Content starts

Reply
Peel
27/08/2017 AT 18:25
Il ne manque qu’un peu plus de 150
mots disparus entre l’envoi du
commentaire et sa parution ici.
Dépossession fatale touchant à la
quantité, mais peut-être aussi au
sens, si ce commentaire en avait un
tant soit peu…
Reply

Content ends
Content starts

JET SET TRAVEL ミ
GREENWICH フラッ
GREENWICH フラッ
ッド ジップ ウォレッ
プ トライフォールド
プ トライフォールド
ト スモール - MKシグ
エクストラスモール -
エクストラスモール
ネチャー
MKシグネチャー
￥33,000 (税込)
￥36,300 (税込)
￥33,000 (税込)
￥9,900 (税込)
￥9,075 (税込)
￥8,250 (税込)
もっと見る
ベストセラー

Content ends

= BRIEF =
Collect the complete line wherever the string "commentaire" appears in the records.

= YOUR RESPONSE =
commentaire et sa parution ici.
sens, si ce commentaire en avait un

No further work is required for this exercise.